Begräbnis für äthiopischen Politsänger
2. Juli 2020Das Begräbnis des Sängers und Aktivisten der Bevölkerungsgruppe der Oromo fand in Äthiopien unter scharfen Sicherheitsvorkehrungen statt und wurde live im Staatsfernsehen übertragen. Überschattet wurde die Beerdigung von Hachalu Hundessa durch die anhaltenden Spannungen in der Hauptstadt Addis Abeba und der umgebenden Oromia-Region. Bewaffnete Oromo-Milizen streiften durch die Hauptstadt Addis Abeba und griffen Angehörige anderer Ethnien an, wie der amharische Dienst des britischen Senders BBC berichtete.
Bei den Unruhen, die unmittelbar nach Hachalus gewaltsamem Tod am Montag begonnen hatten, kamen nach Polizeiangaben bisher 81 Menschen ums Leben. Nach Berichten der Zeitung "Addis Standard" waren 78 der Opfer Zivilisten, darunter auch ein Verwandter des Sängers.
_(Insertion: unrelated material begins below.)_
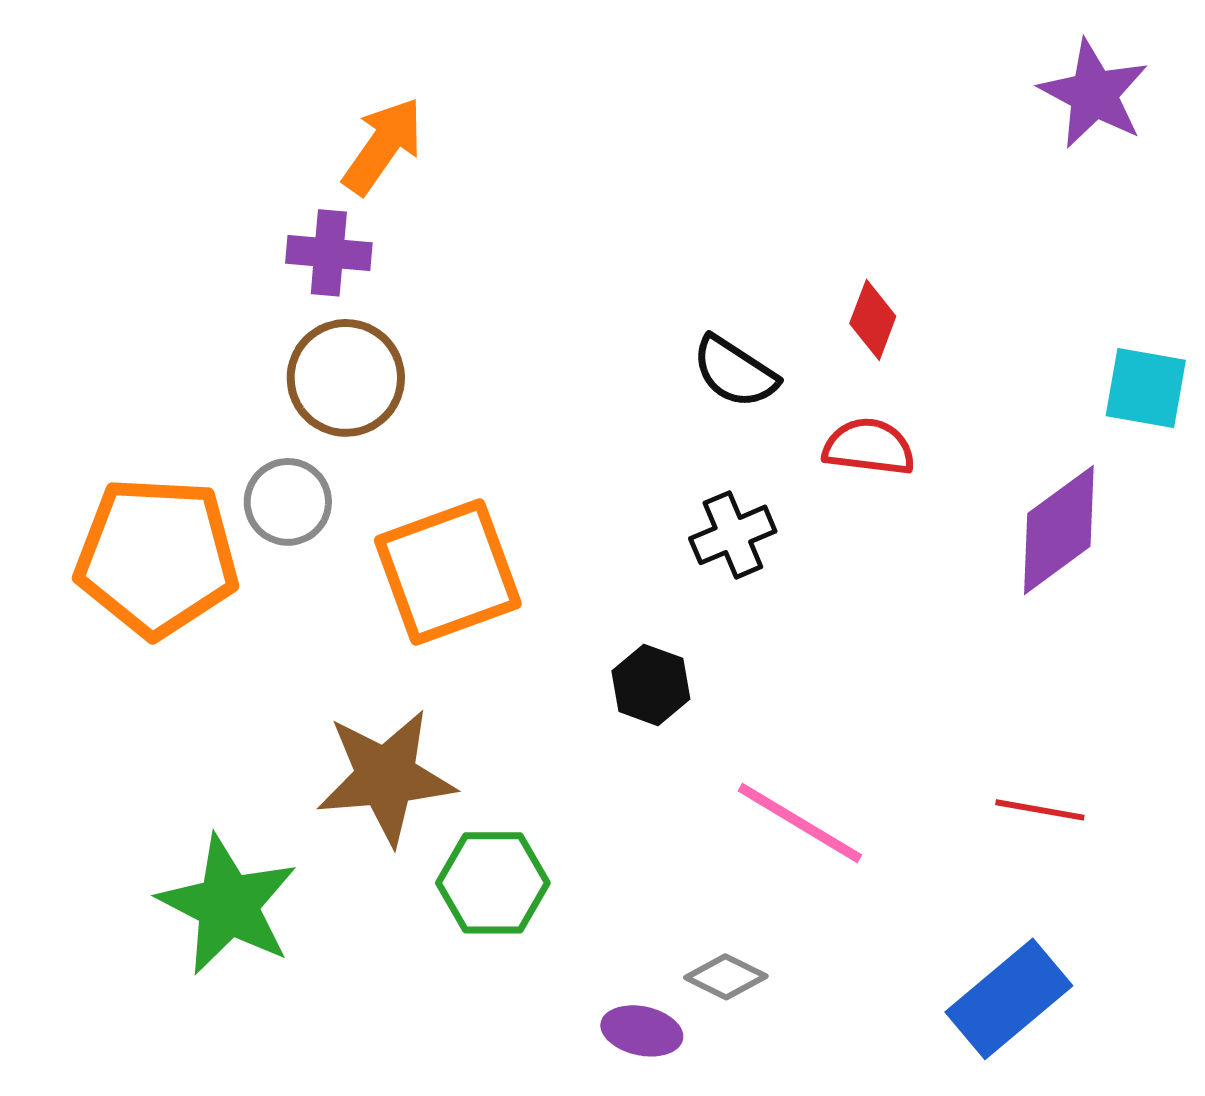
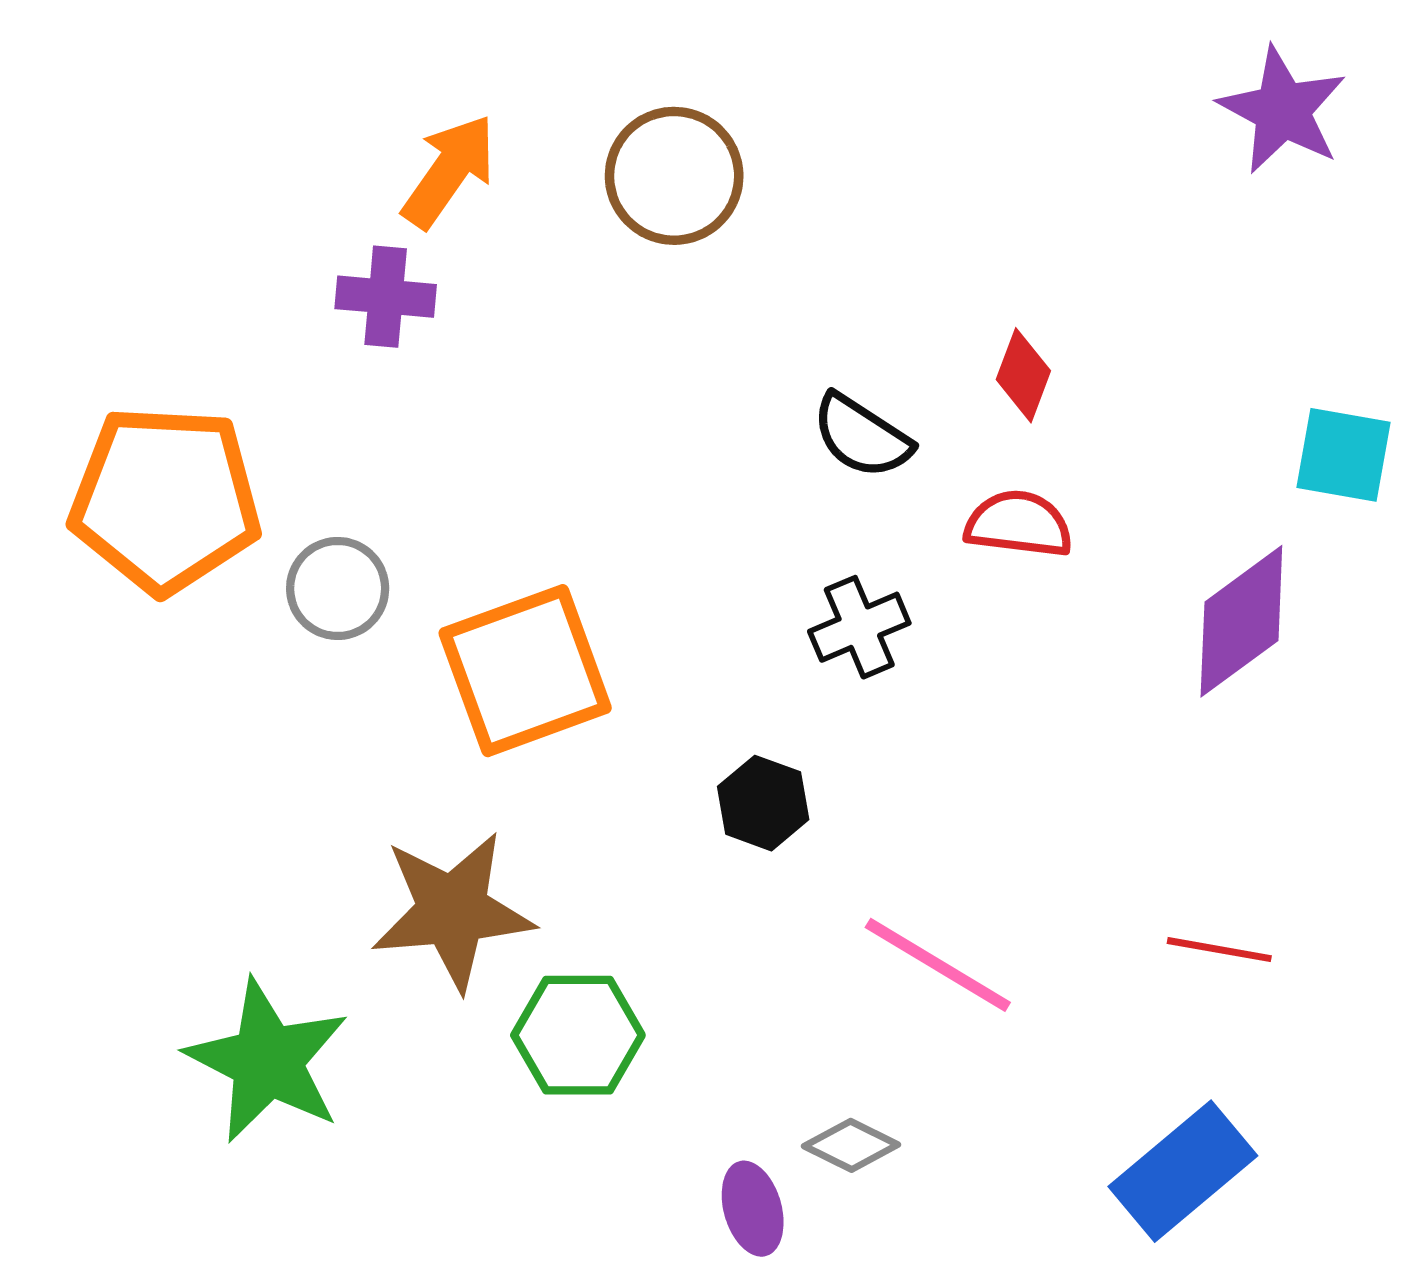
brown circle: (346, 378) -> (674, 176), moved
orange pentagon: (157, 557) -> (165, 499), moved
purple ellipse: (642, 1031) -> (753, 1209), turned 62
Ministerpräsident Abiy ruft zum Zusammenhalt auf
Die Polizei nahm zahlreiche Oppositionelle fest. Unter ihnen ist der BBC zufolge auch der bekannte Aktivist Eskinder Nega, den Ministerpräsident Abiy Ahmed erst im vergangenen Jahr aus der politischen Haft entlassen hatte. Auch Jawar Mohammed, der den wichtigsten Oromo-Fernsehsender betreibt, sitzt in Haft.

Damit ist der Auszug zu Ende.